This study employs a cluster randomized clinical trial design, with matched pairs of VA facilities defined as the clusters, to test the effectiveness of an EBQI plus facilitation (EBQI/F) intervention combined with the ongoing national quality improvement initiative (MIAMI Project) at six sites (intervention sites) compared to six matched comparison sites exposed to the national quality improvement initiative alone (control sites). The extent to which metabolic monitoring and management recommendations are followed will be examined at the intervention sites over three six-month intervals: the Pre-implementation Phase, defined as the six-month period prior to the initial EBQI site visit at the intervention sites; the Implementation Phase, which includes active external facilitation (EBQI/F); and the Sustainability Phase, during which the research team continues to evaluate the extent of metabolic monitoring and management, but external facilitation is not provided (see Figure 1).
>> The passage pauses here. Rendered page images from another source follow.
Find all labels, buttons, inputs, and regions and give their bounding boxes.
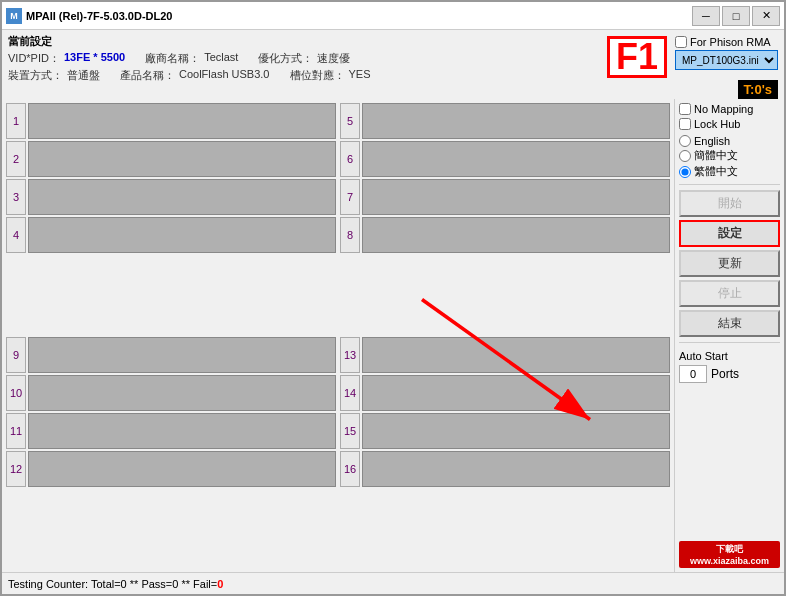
header-info: 當前設定 VID*PID： 13FE * 5500 廠商名稱： Teclast … <box>8 34 599 99</box>
port-bar-5 <box>362 103 670 139</box>
lock-hub-checkbox[interactable] <box>679 118 691 130</box>
radio-english-row: English <box>679 135 780 147</box>
minimize-button[interactable]: ─ <box>692 6 720 26</box>
port-bar-2 <box>28 141 336 177</box>
radio-english-label: English <box>694 135 730 147</box>
maximize-button[interactable]: □ <box>722 6 750 26</box>
port-row-3: 3 <box>6 179 336 215</box>
device-type-value: 普通盤 <box>67 68 100 83</box>
port-bar-1 <box>28 103 336 139</box>
ports-wrapper: 1 2 3 4 <box>2 99 674 572</box>
port-num-1[interactable]: 1 <box>6 103 26 139</box>
separator-2 <box>679 342 780 343</box>
close-button[interactable]: ✕ <box>752 6 780 26</box>
device-type-label: 裝置方式： <box>8 68 63 83</box>
optimize-value: 速度優 <box>317 51 350 66</box>
body-area: 1 2 3 4 <box>2 99 784 572</box>
auto-start-row: Auto Start <box>679 350 780 362</box>
app-icon: M <box>6 8 22 24</box>
end-button[interactable]: 結束 <box>679 310 780 337</box>
vid-pid-label: VID*PID： <box>8 51 60 66</box>
port-row-9: 9 <box>6 337 336 373</box>
port-row-4: 4 <box>6 217 336 253</box>
vid-pid-value: 13FE * 5500 <box>64 51 125 66</box>
main-window: M MPAII (Rel)-7F-5.03.0D-DL20 ─ □ ✕ 當前設定… <box>0 0 786 596</box>
lock-hub-label: Lock Hub <box>694 118 740 130</box>
fail-count: 0 <box>217 578 223 590</box>
radio-simplified-row: 簡體中文 <box>679 148 780 163</box>
port-bar-3 <box>28 179 336 215</box>
product-label: 產品名稱： <box>120 68 175 83</box>
port-bar-10 <box>28 375 336 411</box>
radio-simplified[interactable] <box>679 150 691 162</box>
port-row-10: 10 <box>6 375 336 411</box>
port-row-2: 2 <box>6 141 336 177</box>
port-row-5: 5 <box>340 103 670 139</box>
port-num-7[interactable]: 7 <box>340 179 360 215</box>
port-bar-8 <box>362 217 670 253</box>
port-row-1: 1 <box>6 103 336 139</box>
phison-rma-label: For Phison RMA <box>690 36 771 48</box>
port-num-10[interactable]: 10 <box>6 375 26 411</box>
port-num-2[interactable]: 2 <box>6 141 26 177</box>
ini-file-dropdown[interactable]: MP_DT100G3.ini <box>675 50 778 70</box>
stop-button[interactable]: 停止 <box>679 280 780 307</box>
no-mapping-label: No Mapping <box>694 103 753 115</box>
radio-traditional-row: 繁體中文 <box>679 164 780 179</box>
port-bar-14 <box>362 375 670 411</box>
port-row-6: 6 <box>340 141 670 177</box>
radio-traditional[interactable] <box>679 166 691 178</box>
port-num-14[interactable]: 14 <box>340 375 360 411</box>
radio-english[interactable] <box>679 135 691 147</box>
port-row-11: 11 <box>6 413 336 449</box>
ports-column-left-top: 1 2 3 4 <box>6 103 336 335</box>
port-row-14: 14 <box>340 375 670 411</box>
port-num-6[interactable]: 6 <box>340 141 360 177</box>
radio-simplified-label: 簡體中文 <box>694 148 738 163</box>
port-num-8[interactable]: 8 <box>340 217 360 253</box>
port-row-15: 15 <box>340 413 670 449</box>
start-button[interactable]: 開始 <box>679 190 780 217</box>
separator-1 <box>679 184 780 185</box>
sidebar: No Mapping Lock Hub English 簡體中文 繁體中文 <box>674 99 784 572</box>
ports-area: 1 2 3 4 <box>2 99 674 572</box>
port-bar-12 <box>28 451 336 487</box>
port-num-5[interactable]: 5 <box>340 103 360 139</box>
lock-hub-row: Lock Hub <box>679 118 780 130</box>
no-mapping-checkbox[interactable] <box>679 103 691 115</box>
port-row-7: 7 <box>340 179 670 215</box>
radio-traditional-label: 繁體中文 <box>694 164 738 179</box>
port-bar-9 <box>28 337 336 373</box>
port-bar-16 <box>362 451 670 487</box>
timer-display: T:0's <box>738 80 778 99</box>
port-bar-11 <box>28 413 336 449</box>
port-num-16[interactable]: 16 <box>340 451 360 487</box>
port-num-3[interactable]: 3 <box>6 179 26 215</box>
port-row-16: 16 <box>340 451 670 487</box>
window-controls: ─ □ ✕ <box>692 6 780 26</box>
vendor-label: 廠商名稱： <box>145 51 200 66</box>
port-row-8: 8 <box>340 217 670 253</box>
phison-rma-checkbox-row: For Phison RMA <box>675 36 778 48</box>
slot-value: YES <box>349 68 371 83</box>
settings-button[interactable]: 設定 <box>679 220 780 247</box>
port-num-15[interactable]: 15 <box>340 413 360 449</box>
port-num-9[interactable]: 9 <box>6 337 26 373</box>
product-value: CoolFlash USB3.0 <box>179 68 270 83</box>
phison-rma-checkbox[interactable] <box>675 36 687 48</box>
port-num-11[interactable]: 11 <box>6 413 26 449</box>
port-bar-6 <box>362 141 670 177</box>
port-num-13[interactable]: 13 <box>340 337 360 373</box>
port-num-4[interactable]: 4 <box>6 217 26 253</box>
no-mapping-row: No Mapping <box>679 103 780 115</box>
port-num-12[interactable]: 12 <box>6 451 26 487</box>
current-settings-label: 當前設定 <box>8 34 599 49</box>
vendor-value: Teclast <box>204 51 238 66</box>
auto-start-input[interactable]: 0 <box>679 365 707 383</box>
port-bar-15 <box>362 413 670 449</box>
status-text: Testing Counter: Total=0 ** Pass=0 ** Fa… <box>8 578 223 590</box>
ini-dropdown-row: MP_DT100G3.ini <box>675 50 778 70</box>
port-bar-13 <box>362 337 670 373</box>
ports-label: Ports <box>711 367 739 381</box>
update-button[interactable]: 更新 <box>679 250 780 277</box>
Each control site will be examined over the same three six-month periods as the matched intervention site. During the initial site visit, and for a variable period of time following the visit (the EBQI Design Phase), each intervention site’s EBQI participants will work with the facilitator to develop a local implementation plan. If preliminary results indicate that the EBQI/F intervention is successful, control sites will be offered the EBQI/F intervention in a Crossover Phase at the conclusion of the study.

Figure 1
figure 1

Study timeline of implementation/evaluation phases for each matched pair of sites.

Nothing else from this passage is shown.